My Little Corner of the World

My dad and his friends all love the outdoors. They head to the Sierra nearly every chance they get. When they come to a point where there are forests, mountains, and lakes as far as they can see, my dad’s friend John likes to point out: “There are millions of people in California and we’re the only ones here.”

California is a crowded place – not just in the cities or on the roads, but even in campgrounds and on hiking trails. We can’t just spontaneously head out for a weekend camping trip because often there aren’t any available spaces. Campgrounds at some popular parks and beaches fill up months in advance.
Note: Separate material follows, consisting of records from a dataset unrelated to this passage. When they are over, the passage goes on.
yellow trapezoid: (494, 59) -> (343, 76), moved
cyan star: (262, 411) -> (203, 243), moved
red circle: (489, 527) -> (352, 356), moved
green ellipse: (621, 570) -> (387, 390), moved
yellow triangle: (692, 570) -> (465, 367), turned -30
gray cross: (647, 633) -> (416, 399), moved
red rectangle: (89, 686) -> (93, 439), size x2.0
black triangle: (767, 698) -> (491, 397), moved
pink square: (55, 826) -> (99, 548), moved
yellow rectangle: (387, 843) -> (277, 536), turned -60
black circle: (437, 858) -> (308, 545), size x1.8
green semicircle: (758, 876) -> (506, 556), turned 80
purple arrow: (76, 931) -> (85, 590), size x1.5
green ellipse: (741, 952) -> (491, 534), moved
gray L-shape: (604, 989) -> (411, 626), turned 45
Heading out for a hike can pose a problem, too. There may be no parking available, or the trail may be so busy that we’ll end up sandwiched between other hikers.
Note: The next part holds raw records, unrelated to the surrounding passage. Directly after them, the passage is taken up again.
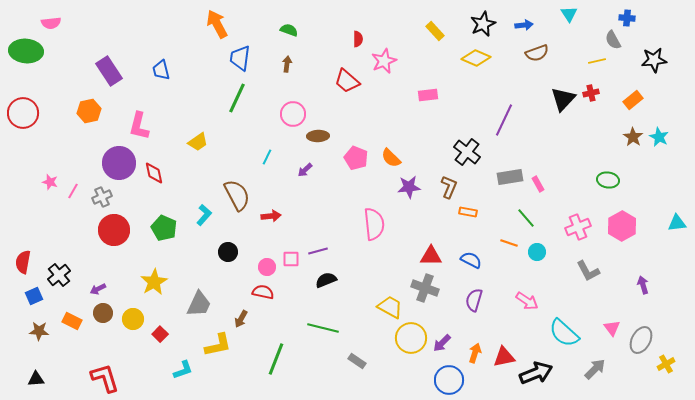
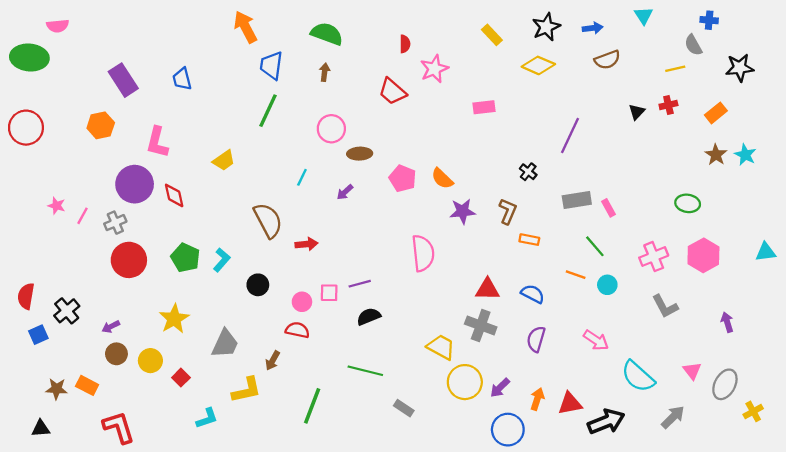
green semicircle: (289, 30) -> (327, 34), size x1.6
black triangle: (563, 99) -> (637, 112), size x0.6
black cross: (467, 152) -> (528, 172), size x0.6
cyan L-shape: (204, 215) -> (222, 260), moved
orange rectangle: (72, 321) -> (87, 385), moved
brown star: (39, 331) -> (57, 389), moved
Living somewhere like this, you start to appreciate the little things that can keep the crowds away. “It rained yesterday, so the trails will be muddy and most people won’t want to get dirty!”, I’ll say triumphantly. “Let’s go!” (Of course, you may head out in not-so-optimal conditions only to find that everyone else had the same idea.)


Lately, I think the crowds are down simply because it’s winter, and many people don’t associate winter with being outside. Even though, in the Bay Area, winter usually brings a few gorgeous 60 degree days. The recent bout of sunshine has brought more people outside, but it’s not the usual hoards.

We’re eating it up. Despite our love of the City, the opportunity to be outside without the rest of the state has driven us across the bridge on most weekends.

We don’t even need to go very far. Just across the Golden Gate Bridge, the Marin Headlands offers the chance to sit on the beach or take a hike into the gentle Marin hills.

It’s close enough that we can go late in the afternoon, when there are only a few daylight hours left, and still feel like we enjoyed the best of the Bay Area on our own.


As spring approaches, we’re taking every chance we have to say to each other, “Millions of people in California — hundreds of thousands in the Bay Area alone! — and we get to have all this, all to ourselves.”